Przede wszystkim rodzinne. Takie będą święta Bożego Narodzenia dla czterech kielczan - Karola Golonki, Marcina Szczurkiewicza, Michała Tercza i Jarka Sadzy z Kabaretu Skeczów Męczących, który z powodzeniem bawi Polaków.

Kabaret Skeczów Męczących i goście w Kielcach

W świąteczny klimat wprowadzili swoich fanów w rodzinnym mieście już w minioną sobotę. Podczas dwóch spektakli w Kieleckim Centrum Kultury wraz z kielczaninem Andrzejem Piasecznym i przyjaciółmi reprezentującymi najwyższą półkę polskiej sceny kabaretowej zaprezentowali świąteczny program.
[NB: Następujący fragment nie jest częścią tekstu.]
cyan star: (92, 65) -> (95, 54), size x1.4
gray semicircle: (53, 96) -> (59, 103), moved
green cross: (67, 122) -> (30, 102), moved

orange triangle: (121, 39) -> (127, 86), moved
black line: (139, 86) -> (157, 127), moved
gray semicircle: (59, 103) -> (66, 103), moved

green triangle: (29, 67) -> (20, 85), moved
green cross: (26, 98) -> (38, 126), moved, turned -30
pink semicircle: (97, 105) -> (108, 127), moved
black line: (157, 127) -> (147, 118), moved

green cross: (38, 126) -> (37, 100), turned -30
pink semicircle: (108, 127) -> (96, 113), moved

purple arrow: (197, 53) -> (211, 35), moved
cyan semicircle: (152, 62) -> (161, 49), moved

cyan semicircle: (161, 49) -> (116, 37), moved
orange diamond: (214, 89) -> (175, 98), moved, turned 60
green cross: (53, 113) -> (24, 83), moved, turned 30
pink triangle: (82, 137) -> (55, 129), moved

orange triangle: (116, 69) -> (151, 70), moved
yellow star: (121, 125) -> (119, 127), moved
Poza wokalistą zaprosili do współpracy Katarzynę Pakosińską, Jerzego Kryszaka, Kabaret Nowaki i Formację Chatelet. Na imprezę Kabaretu Skeczów Męczących przybył komplet publiczności. Widownia szczelnie wypełniła salę podczas obu pokazów. Bilety szybko się rozeszły. Przegapiłeś? Nic straconego! Kabaret Skeczów Męczących przygotował dla nas niespodziankę. - Dla czytelników mamy świąteczny prezent. Wszystko to, co działo się w Kieleckim Centrum Kultury, będą mogli Państwo obejrzeć w najbliższą sobotę o godzinie 20 w Programie Drugim Telewizji Polskiej... - zdradza Karol Golonka.
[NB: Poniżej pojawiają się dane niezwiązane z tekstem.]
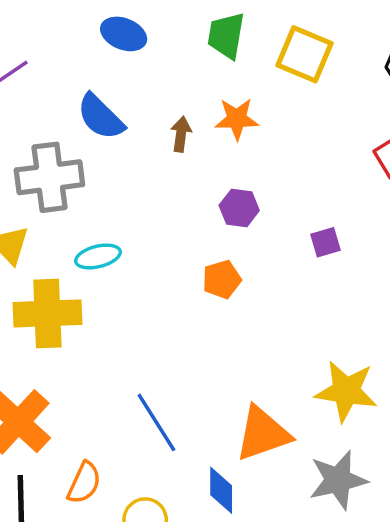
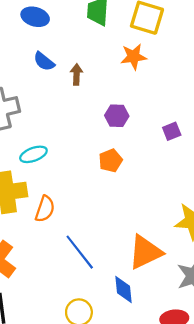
blue semicircle: (101, 117) -> (44, 61), moved, size x0.7
orange star: (237, 119) -> (134, 57), moved
orange semicircle: (84, 483) -> (45, 209), moved

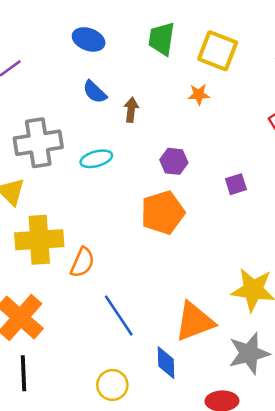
orange star: (134, 57) -> (199, 95), size x0.7
cyan ellipse: (33, 154) -> (96, 159), moved
orange pentagon: (111, 161) -> (163, 212), size x1.6

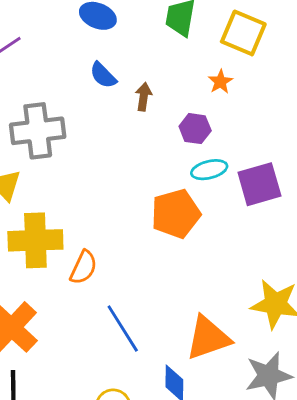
orange star: (199, 95) -> (220, 82), turned -30
cyan ellipse: (96, 159) -> (209, 170), moved
purple hexagon: (174, 161) -> (195, 129), moved
purple square: (236, 184) -> (259, 184), size x1.8

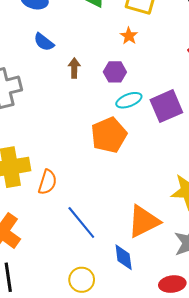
brown arrow: (144, 97) -> (74, 68), moved

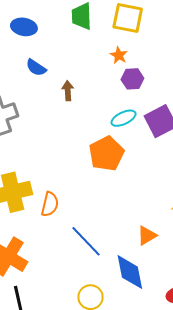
purple hexagon: (115, 72) -> (132, 79), moved
orange triangle: (144, 221) -> (147, 236), size x0.6
blue diamond: (124, 257) -> (130, 272), size x1.4

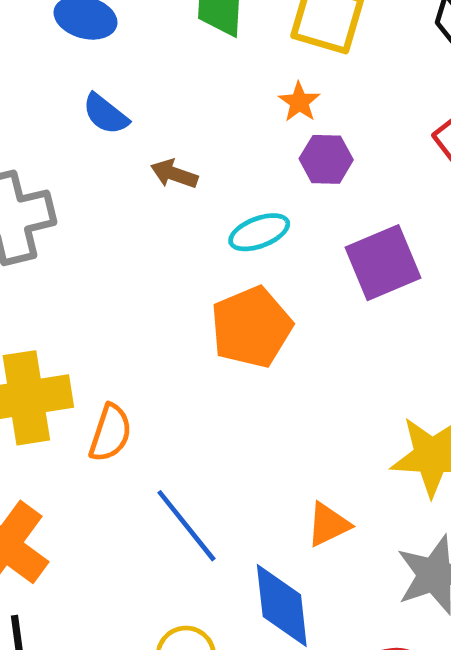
brown arrow: (68, 91) -> (174, 174), turned -72
cyan ellipse: (124, 118) -> (259, 232), moved

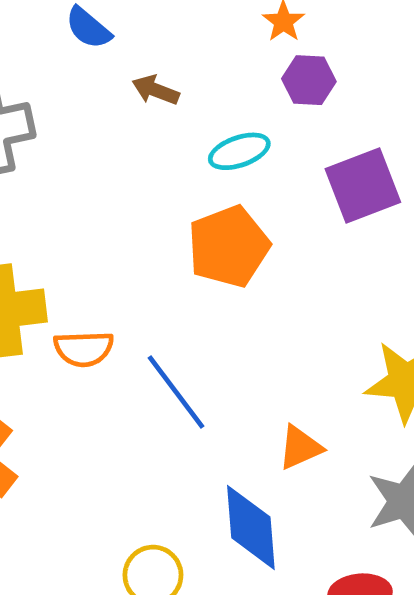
orange semicircle: (110, 433) -> (84, 349), turned 68
blue line: (186, 526) -> (176, 392), moved

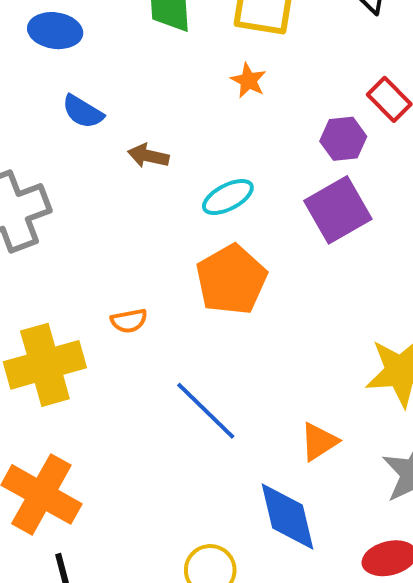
purple hexagon: (309, 80) -> (343, 139), moved
orange semicircle: (84, 349) -> (129, 321), moved, size x0.7

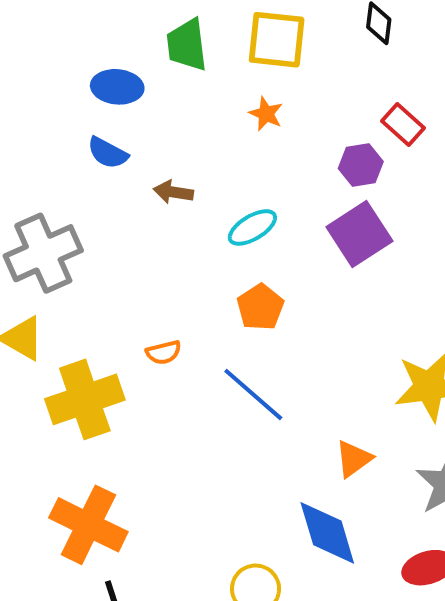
blue ellipse: (55, 31) -> (117, 87), moved
orange pentagon: (231, 280) -> (260, 307), size x0.7
blue line: (206, 411) -> (253, 394), moved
Spontaniczne reakcje, brawa i dużo śmiechu

Publiczność była zachwycona, żywiołowo reagowała. To dobra propozycja na sobotni, świąteczny wieczór. - Mimo to, że program był nagrywany przez telewizję, zdarzały się wpadki. Na przykład wyjście na scenę z choinką, okazało się wyjściem z połową choinki... Program montuje Konrad Smuga, w sumie będzie trwał 100 minut. Nie ma dużo czasu, ale to jest dobry specjalista, więc da radę - przekonuje Karol. - Świetnie poradził sobie z montażem naszego jubileuszowego programu, a to było dużo bardziej skomplikowane. Teraz jesteśmy na miejscu, więc jest dużo łatwiej - dodaje.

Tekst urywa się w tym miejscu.